Mi sento stretto. Fa caldo e tutto è appiccicoso. È come stare in una scatola di cartone, quella che non serve a nessuno e che si butta. Per uscire un pò da quella prigione mentale, immagino di essere in un un castello con cavalieri, cavalli, spade e lance.Cambio. Ora sono le sei del mattino e sono immobile nel bagno di casa, a guardare e sentire il rumore della lavatrice che gira e sballottola i vestiti a destra e a sinistra. Fa caldo però. È come stare vicino al fornello della nonna, e assistere allo scoppio a casaccio delle bolle nel grande pentolone, del tutto simile a quello di una strega, trovata in un libro vecchio nella grande libreria di vetro e legno dal profumo antico Ritorno. Guardo fuori e c’è il sole, meglio tornare ai miei sogni e alla nonna. Quando sento dal cortile davanti casa il rumore delle “pignatte” corro veloce, mi avvicino, e aspetto che lei si volti verso di me e mi giri qualche cucchiaiata di baccalà. Conosce le mie strategie ma per lei è sospetto il mio far nulla, li in piedi, io che occupo tutto il mio tempo giocando fuori insieme ai miei cugini. Fa caldo e c’è un’insopportabile odore di plastica.

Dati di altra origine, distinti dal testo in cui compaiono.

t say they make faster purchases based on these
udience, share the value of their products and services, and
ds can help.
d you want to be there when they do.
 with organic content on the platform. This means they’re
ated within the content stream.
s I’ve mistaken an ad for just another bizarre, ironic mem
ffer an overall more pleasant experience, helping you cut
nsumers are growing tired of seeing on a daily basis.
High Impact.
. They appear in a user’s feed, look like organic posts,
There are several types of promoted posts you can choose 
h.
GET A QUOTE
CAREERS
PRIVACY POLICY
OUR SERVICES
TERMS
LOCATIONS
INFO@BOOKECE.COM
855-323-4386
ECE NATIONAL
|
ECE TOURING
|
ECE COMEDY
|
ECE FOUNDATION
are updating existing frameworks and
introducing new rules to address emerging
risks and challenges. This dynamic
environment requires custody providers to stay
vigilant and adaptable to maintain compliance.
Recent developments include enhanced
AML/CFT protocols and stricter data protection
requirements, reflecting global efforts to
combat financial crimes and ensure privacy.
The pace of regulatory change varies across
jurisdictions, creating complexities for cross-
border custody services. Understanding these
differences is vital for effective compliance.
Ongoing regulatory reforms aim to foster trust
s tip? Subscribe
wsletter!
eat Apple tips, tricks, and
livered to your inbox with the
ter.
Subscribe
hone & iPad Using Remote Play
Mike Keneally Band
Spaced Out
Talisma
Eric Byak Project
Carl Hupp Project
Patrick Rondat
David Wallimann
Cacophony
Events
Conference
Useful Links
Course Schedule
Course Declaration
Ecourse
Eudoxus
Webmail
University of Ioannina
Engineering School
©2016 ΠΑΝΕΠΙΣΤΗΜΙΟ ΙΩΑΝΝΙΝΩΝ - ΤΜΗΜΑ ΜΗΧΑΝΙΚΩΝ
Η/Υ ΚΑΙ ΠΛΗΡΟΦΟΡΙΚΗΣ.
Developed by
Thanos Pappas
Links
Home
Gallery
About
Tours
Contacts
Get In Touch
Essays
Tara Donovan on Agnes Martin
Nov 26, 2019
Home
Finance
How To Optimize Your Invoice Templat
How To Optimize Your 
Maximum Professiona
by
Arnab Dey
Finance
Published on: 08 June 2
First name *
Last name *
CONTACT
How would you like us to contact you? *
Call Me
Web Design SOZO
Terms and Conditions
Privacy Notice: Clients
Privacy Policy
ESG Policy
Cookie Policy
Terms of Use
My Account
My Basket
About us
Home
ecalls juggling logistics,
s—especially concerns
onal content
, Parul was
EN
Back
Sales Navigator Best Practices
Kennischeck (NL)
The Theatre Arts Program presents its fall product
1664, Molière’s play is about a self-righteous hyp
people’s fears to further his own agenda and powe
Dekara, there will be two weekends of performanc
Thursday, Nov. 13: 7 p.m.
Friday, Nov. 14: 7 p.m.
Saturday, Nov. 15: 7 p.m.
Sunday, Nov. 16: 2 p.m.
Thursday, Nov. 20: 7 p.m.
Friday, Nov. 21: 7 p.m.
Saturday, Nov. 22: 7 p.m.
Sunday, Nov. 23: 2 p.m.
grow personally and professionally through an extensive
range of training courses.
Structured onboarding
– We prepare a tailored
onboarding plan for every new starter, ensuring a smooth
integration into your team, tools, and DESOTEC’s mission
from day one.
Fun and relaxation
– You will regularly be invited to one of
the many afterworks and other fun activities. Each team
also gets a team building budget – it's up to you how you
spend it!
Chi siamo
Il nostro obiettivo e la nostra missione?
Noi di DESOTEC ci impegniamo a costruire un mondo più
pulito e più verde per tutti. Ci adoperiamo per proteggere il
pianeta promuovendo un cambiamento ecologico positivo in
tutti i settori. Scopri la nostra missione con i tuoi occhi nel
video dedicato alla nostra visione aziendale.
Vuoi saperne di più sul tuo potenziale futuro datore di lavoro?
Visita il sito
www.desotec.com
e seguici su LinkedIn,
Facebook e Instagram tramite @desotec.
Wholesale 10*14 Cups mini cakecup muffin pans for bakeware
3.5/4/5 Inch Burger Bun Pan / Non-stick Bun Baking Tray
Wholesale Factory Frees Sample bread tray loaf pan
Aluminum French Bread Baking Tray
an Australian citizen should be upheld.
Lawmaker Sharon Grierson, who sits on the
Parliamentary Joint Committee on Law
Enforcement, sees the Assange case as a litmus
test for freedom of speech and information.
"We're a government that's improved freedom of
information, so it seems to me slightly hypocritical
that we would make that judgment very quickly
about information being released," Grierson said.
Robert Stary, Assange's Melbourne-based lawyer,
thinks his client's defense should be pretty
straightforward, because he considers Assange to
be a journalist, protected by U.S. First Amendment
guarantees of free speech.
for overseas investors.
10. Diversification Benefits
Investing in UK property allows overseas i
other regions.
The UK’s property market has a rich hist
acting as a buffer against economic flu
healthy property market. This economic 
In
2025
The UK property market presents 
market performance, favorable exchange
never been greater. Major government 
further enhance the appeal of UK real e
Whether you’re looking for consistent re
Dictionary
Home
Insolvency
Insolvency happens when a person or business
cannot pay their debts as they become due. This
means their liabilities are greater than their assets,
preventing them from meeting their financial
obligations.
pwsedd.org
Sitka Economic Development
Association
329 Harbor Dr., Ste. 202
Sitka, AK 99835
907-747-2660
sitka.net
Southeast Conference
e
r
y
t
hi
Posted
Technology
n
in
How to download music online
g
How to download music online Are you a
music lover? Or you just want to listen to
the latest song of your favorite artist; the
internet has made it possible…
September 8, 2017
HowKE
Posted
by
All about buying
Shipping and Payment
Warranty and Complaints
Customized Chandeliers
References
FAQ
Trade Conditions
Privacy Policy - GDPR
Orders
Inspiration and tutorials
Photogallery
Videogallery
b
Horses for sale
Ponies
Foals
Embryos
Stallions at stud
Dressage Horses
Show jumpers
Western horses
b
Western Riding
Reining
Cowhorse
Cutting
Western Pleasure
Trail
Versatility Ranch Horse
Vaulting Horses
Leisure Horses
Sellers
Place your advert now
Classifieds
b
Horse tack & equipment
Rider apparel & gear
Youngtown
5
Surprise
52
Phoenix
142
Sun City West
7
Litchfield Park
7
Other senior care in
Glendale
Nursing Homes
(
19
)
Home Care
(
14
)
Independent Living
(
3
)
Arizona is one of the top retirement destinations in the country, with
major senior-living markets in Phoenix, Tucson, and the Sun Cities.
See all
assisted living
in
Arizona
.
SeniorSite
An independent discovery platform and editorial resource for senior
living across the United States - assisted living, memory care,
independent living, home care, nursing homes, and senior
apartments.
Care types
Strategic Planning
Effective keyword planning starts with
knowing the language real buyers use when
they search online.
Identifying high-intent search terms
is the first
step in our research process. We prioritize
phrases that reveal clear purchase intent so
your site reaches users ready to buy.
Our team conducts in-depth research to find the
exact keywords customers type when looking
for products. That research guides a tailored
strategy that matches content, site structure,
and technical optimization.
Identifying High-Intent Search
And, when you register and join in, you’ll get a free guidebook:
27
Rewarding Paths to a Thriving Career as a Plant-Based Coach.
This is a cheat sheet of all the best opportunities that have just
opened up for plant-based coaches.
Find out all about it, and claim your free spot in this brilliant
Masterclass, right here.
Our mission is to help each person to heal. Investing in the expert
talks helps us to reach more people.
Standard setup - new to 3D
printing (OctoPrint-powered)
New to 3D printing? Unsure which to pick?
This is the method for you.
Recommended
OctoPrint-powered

Una curva e poi un’altra, mi gira la testa e mi viene da vomitare ma sto zitto. Sono vicino al finestrino e ci sbatto la testa ogni volta che la curva gira verso destra e penso, come sarebbe bello un mondo solo con curve a sinistra. In fondo però sono carine le curve. Senza curve non ci sarebbe la possibilità di cambiare strada, quando incontri qualcuno e non hai voglia di parlare. Le curve “sono un regalo per chi non si accontenta” dice un’anziana vicina di casa, e comunque, non è poi così scontato prenderle e correrci dentro, ribadisce suo marito. La sicurezza del vado dritto, quella è una grande invenzione dell’uomo. Dritto senza pensieri e le comodità di sempre, non serve pensare e ragionare: vai e basta, punto finita li.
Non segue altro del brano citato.